Source data:
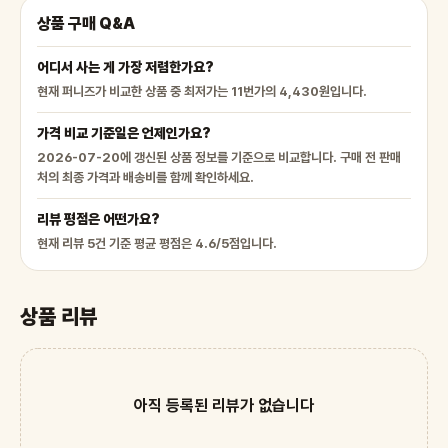
상품 구매 Q&A
어디서 사는 게 가장 저렴한가요?
현재 퍼니즈가 비교한 상품 중 최저가는 11번가의 4,430원입니다.
가격 비교 기준일은 언제인가요?
2026-07-20에 갱신된 상품 정보를 기준으로 비교합니다. 구매 전 판매
처의 최종 가격과 배송비를 함께 확인하세요.
리뷰 평점은 어떤가요?
현재 리뷰 5건 기준 평균 평점은 4.6/5점입니다.
상품 리뷰
아직 등록된 리뷰가 없습니다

- Task description
Write out each entry exactly as given, but skip the pictures.

- Answer space
상품 구매 Q&A
어디서 사는 게 가장 저렴한가요?
현재 퍼니즈가 비교한 상품 중 최저가는 11번가의 4,430원입니다.
가격 비교 기준일은 언제인가요?
2026-07-20에 갱신된 상품 정보를 기준으로 비교합니다. 구매 전 판매
처의 최종 가격과 배송비를 함께 확인하세요.
리뷰 평점은 어떤가요?
현재 리뷰 5건 기준 평균 평점은 4.6/5점입니다.
상품 리뷰
아직 등록된 리뷰가 없습니다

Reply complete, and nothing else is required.